Hunter Thomas

Hunter Thomas slides industrial robotic equipment onto a forklift driven by Braden Albright Tuesday at Southmont High School. The machines were donated to the West Central Indiana Career and Technical Education Cooperative by Vincennes University.

NEW MARKET — Robots once used to build Toyotas will now help train students for careers in manufacturing.

Vincennes University donated the equipment to the West Central Indiana Career and Technical Education Cooperative, which offers advanced manufacturing classes at Southmont High School. The machines are the latest addition to the school’s automation lab as the cooperative works to bring more industry-certified tools into the classroom.

“We’re certainly looking for industry partners to help us out as we continue to build our program here,” said Alan Clifton, Southmont advanced manufacturing director.

The two, 11-year-old resistance welders were given to the university by Toyota, which decommissioned the machines this spring from its assembly plant in Princeton. They come equipped with a removable end-of-arm tool or can be fitted with grippers or suction cups to pick up materials.  

The school hasn’t decided how to employ the robots, which could be used in the manufacturing, welding and fabrication programs.

“They’re fairly new for donated equipment, so they should have several years left on them,” said Vincennes robotics program chair Timothy Hedrick, as the 3,000-lb. robots were delivered to Southmont’s new career and technical education wing on the first day of classes.

Vincennes will use two other resistance welders from Toyota for its own programs. Cooperative students can apply for the university’s Advanced Internship in Manufacturing program, which offers a two-year degree in advanced manufacturing and industrial maintenance.

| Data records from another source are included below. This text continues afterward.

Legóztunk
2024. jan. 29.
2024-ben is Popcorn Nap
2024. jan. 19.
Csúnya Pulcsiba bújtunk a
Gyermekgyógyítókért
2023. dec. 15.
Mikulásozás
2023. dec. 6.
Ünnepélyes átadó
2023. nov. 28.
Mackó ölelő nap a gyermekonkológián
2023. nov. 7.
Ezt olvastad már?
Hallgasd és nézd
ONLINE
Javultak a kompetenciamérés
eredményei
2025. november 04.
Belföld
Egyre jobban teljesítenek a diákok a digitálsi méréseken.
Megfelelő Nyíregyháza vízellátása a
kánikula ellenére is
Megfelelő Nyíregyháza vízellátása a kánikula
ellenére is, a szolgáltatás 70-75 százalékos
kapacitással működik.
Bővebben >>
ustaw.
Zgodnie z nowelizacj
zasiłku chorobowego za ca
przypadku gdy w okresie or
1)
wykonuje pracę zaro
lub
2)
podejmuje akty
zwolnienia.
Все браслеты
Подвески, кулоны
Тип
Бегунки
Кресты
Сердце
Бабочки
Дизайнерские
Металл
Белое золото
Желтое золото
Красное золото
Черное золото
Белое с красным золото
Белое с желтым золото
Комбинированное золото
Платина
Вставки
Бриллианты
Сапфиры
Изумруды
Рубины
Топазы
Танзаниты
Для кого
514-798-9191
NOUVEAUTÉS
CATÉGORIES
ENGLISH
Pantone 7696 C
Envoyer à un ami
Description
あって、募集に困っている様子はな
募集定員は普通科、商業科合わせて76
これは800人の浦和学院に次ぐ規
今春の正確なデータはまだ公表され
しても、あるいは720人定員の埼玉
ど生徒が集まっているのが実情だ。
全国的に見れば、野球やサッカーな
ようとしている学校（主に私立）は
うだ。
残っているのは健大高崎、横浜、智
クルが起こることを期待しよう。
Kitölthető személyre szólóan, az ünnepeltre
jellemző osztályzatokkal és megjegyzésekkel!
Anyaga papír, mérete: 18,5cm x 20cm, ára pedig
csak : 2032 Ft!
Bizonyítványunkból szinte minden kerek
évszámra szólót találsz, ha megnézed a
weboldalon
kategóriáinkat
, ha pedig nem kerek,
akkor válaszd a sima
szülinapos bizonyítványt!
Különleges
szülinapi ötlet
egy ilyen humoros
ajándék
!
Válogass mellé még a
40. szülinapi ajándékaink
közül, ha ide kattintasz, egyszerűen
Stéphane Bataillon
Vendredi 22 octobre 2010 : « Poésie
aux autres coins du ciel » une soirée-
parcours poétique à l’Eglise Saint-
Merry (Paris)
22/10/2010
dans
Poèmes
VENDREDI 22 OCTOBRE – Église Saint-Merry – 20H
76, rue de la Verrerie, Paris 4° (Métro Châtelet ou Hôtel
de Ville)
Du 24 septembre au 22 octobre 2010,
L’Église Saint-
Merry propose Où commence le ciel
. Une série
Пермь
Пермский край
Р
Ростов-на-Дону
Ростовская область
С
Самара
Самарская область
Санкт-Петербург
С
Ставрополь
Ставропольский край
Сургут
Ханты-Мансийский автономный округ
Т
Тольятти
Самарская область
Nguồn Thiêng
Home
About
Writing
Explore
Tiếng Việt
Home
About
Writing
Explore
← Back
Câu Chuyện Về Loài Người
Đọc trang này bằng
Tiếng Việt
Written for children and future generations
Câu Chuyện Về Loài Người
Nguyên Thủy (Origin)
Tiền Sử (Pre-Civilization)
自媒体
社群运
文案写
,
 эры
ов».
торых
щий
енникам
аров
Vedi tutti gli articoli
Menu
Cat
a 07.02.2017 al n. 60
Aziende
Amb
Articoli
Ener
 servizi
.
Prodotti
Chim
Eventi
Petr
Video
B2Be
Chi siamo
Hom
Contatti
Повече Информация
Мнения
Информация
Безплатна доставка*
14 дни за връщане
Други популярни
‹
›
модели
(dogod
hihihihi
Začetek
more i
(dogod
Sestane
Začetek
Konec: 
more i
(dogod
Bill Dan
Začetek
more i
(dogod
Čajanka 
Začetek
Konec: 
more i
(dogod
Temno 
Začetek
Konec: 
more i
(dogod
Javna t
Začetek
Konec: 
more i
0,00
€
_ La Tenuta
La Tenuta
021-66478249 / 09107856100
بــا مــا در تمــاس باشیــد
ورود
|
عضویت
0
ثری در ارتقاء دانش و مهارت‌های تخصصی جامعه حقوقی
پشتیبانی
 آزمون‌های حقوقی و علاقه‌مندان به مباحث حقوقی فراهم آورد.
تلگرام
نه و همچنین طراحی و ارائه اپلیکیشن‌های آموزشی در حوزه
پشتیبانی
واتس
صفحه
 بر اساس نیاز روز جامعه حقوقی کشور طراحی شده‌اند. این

Next year, the cooperative plans to launch an industrial and automation robotics curriculum, serving students from Crawfordsville, North Montgomery, Southmont and Western Boone High Schools. Students also have access to a $40,000 training robot purchased through a federal grant last year.

Partnerships with Pace Dairy, Nucor Steel and Banjo Corp. help supply the school’s automation lab and manufacturing classrooms and provide hands-on training for students.